══ DATA UNDER STUDY

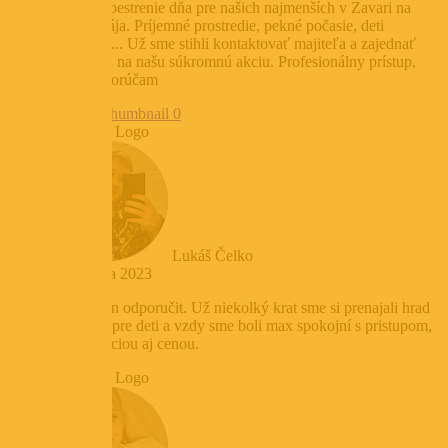
Parádne spestrenie dňa pre našich najmenších v Zavari na
prvého mája. Príjemné prostredie, pekné počasie, deti
vyšantené... Už sme stihli kontaktovať majiteľa a zajednať
rezerváciu na našu súkromnú akciu. Profesionálny prístup,
určite odporúčam
Lukáš Čelko
3. februára 2023
Možem len odporučit. Už niekolký krat sme si prenajali hrad
na oslavu pre deti a vzdy sme boli max spokojní s pristupom,
komunikaciou aj cenou.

════

Write out, word for word, the line containing "prvého mája. Príjemné" and every line after it to the end of the data above.

> EXERCISE OUTPUT
prvého mája. Príjemné prostredie, pekné počasie, deti
vyšantené... Už sme stihli kontaktovať majiteľa a zajednať
rezerváciu na našu súkromnú akciu. Profesionálny prístup,
určite odporúčam
Lukáš Čelko
3. februára 2023
Možem len odporučit. Už niekolký krat sme si prenajali hrad
na oslavu pre deti a vzdy sme boli max spokojní s pristupom,
komunikaciou aj cenou.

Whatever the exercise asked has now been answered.